**WHAT YOU NEED TO DO**:
From the records below, copy each line in which the string "group" occurs.

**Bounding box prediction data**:
^^^^^^^^

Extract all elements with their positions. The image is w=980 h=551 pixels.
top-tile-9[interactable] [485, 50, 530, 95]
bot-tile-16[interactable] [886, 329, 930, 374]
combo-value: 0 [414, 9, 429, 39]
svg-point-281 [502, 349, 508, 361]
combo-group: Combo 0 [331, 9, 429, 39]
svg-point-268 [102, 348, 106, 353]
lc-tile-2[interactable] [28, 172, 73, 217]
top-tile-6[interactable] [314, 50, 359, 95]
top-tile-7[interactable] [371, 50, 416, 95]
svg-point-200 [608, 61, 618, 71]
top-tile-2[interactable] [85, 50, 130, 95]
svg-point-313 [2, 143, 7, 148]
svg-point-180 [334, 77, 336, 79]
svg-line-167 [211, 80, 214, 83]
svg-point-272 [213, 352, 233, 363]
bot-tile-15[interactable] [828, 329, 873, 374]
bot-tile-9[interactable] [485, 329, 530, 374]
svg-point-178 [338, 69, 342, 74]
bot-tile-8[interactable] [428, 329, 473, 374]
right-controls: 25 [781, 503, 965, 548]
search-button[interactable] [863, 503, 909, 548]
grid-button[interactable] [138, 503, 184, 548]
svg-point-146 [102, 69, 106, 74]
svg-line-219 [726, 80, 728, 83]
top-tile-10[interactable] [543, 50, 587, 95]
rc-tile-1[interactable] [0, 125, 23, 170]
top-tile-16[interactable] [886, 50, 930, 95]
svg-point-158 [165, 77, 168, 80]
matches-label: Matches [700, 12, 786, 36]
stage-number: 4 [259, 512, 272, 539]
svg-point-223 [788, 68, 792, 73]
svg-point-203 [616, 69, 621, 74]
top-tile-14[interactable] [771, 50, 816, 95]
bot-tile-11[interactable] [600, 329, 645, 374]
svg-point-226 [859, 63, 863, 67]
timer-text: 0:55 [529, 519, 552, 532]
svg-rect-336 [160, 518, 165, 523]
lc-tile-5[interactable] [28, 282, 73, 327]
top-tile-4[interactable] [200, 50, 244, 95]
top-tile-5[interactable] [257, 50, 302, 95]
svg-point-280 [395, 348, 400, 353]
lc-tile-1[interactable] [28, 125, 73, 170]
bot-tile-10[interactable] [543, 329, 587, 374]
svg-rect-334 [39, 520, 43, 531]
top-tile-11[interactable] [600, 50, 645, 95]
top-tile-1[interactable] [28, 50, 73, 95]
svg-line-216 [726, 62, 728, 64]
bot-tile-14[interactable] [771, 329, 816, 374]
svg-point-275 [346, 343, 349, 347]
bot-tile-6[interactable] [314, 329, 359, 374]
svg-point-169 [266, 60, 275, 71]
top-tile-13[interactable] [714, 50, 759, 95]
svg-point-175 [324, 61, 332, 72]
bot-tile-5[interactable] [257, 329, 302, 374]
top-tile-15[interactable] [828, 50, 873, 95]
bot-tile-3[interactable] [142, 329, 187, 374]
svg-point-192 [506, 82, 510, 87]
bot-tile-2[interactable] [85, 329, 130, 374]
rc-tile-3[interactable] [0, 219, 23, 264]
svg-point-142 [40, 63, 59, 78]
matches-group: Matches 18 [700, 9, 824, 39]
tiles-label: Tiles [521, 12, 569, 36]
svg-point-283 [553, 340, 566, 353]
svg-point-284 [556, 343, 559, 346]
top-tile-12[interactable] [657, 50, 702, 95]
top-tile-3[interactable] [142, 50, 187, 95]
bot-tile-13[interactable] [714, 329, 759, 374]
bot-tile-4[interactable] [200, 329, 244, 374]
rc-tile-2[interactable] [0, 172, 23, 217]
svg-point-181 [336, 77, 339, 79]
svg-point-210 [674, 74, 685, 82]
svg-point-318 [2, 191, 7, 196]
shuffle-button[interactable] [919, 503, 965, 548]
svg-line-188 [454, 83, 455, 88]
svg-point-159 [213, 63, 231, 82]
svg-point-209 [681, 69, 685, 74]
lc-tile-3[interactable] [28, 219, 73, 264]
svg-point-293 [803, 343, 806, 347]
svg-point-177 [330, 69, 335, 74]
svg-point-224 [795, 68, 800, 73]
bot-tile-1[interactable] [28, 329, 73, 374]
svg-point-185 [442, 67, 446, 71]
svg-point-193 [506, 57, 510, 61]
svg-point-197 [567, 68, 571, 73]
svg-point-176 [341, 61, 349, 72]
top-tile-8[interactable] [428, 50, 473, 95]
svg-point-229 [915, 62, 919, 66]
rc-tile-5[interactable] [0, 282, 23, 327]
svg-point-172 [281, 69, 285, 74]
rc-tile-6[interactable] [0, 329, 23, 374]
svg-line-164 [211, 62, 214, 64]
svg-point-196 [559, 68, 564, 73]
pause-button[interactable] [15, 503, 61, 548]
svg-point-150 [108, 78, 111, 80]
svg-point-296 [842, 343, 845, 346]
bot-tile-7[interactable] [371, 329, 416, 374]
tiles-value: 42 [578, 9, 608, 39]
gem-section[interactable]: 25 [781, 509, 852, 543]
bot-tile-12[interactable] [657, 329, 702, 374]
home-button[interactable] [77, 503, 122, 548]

^^^^^^^^

**FINISHED TASK**:
combo-group: Combo 0 [331, 9, 429, 39]
matches-group: Matches 18 [700, 9, 824, 39]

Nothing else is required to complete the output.